The second was my favorite chunky candy bar nestled deep in the toe of my stocking.
And the third was my mom and my aunt crying when all the festivities were over and it was time for everyone to go home. My little mind could never understand why someone would weep at the happiest time of year.
But now, sadly, I can say I get it.
My mom and aunt lost their mother — my Grandma Elsie, whose birthday was on Christmas Eve — when they were barely into their 30s. In the past two years, I have lost my father; my mother; two cousins; an aunt; two uncles; and my stepmom, who’d been part of my life since I was 13.
The cheer and sparkle of the holidays — with the accompanying “it’s the most wonderful time of the year” sentiment — is in such stark contrast to the chimney-sized hole of heaviness in my heart. Knowing that my loved ones are no longer a part of our celebrations drains my holiday joy.
Lost loved ones aren’t the only reason for lamenting. Maybe you have wayward children, poor health or fractured friendships. Maybe this is the first holiday season spent as a family stung by divorce. Or maybe it’s just a deep, dark loneliness. What do we do when we can’t find any holiday cheer?
Thankfully, our key verse shows us the remedy for our aching emotions. Psalm 94:19 declares: “When the cares of my heart are many, your consolations cheer my soul.”

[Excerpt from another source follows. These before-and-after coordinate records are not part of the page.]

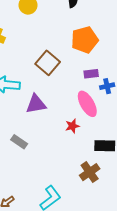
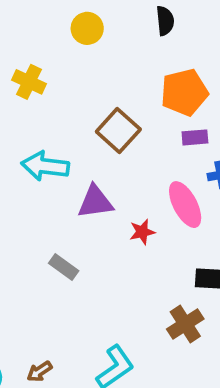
purple rectangle: (91, 74) -> (195, 137), moved
red star: (72, 126) -> (142, 232), moved

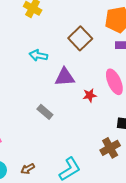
cyan arrow: (45, 166) -> (38, 55), size x0.7

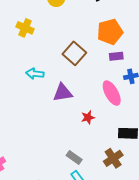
red star: (90, 95) -> (88, 117), moved
gray rectangle: (45, 112) -> (74, 158), moved

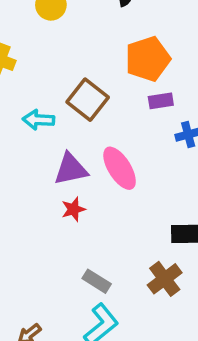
cyan arrow: (35, 74) -> (38, 120), moved
pink ellipse: (112, 93) -> (120, 168), moved
red star: (88, 117) -> (73, 209), moved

In the original Hebrew language, the meaning of the English phrase “cares of my heart” (v. 19) comes from two words: sarappim and qereb. The first word means anxious and disquieting thoughts. The second term refers to that which is deep within your body, predominantly in your heart. So much of our sorrow at the holidays disquiets us. However, it isn’t always visible to others. It can remain hidden below the surface.
The phrase “cheer my soul” (v. 19) is a tethering of the Hebrew words sha’a’ and nephesh. Taken together, these words imply that God delights our dejected emotions by smearing them over. He takes the raw and tender places of our souls and smooths His healing balm over them, allowing us to be cheered again.
I find this happens through gut-wrenchingly honest prayer and a plea for renewed vision. I tell God how very much I will miss the crazy, Christmas Eve, “white elephant” gift exchange with my dad and stepmom, and I ask God to comfort me and give me hope. He prompts me to host such a gathering with foreign exchange students from church who cannot be home for the holidays.
When I can’t bear the thought of our first holiday season without my mom and her game of “how many chocolate snowman candies are in the jar?” I pray to God for comfort and perspective. He nudges me to keep the tradition going with all her grandkids, with the added action of each child telling one happy memory of Grandma before giving their guesses.
I recall how my own mom always made Christmas a reason to make someone else’s life better, often signing up to serve the less fortunate or offer financial assistance to local charitable organizations. I’m sure helping others helped her to deal with her own fresh grief that resurfaced each year.
Second Corinthians 1:3 refers to God as “the Father of compassion and the God of all comfort” (NIV). He comforts us so that we, in turn, can cheer and comfort others. When our hearts feel heavy at the holidays, God stands ready not only to soothe our sorrows but also to help us seek out the discouraged and do something to show them that we care — and He cares.
Maybe, then, the holidays really can be the most wonderful time of the year: a time for cheering others with the love of God, even despite our hurting hearts.
Father, You alone are the source of true cheer and the only giver of real hope. Even in my sorrow, may I seek to impart encouragement to others, pointing them to You. In Jesus’ Name, Amen.
FOR DEEPER STUDY
1 Peter 5:7, “Give all your worries and cares to God, for he cares about you.” (NLT)
When your heart is hurting, do you tend to first reach out to a friend or pray to God? How can the image of God smearing balm over our raw emotions help you in times of trouble?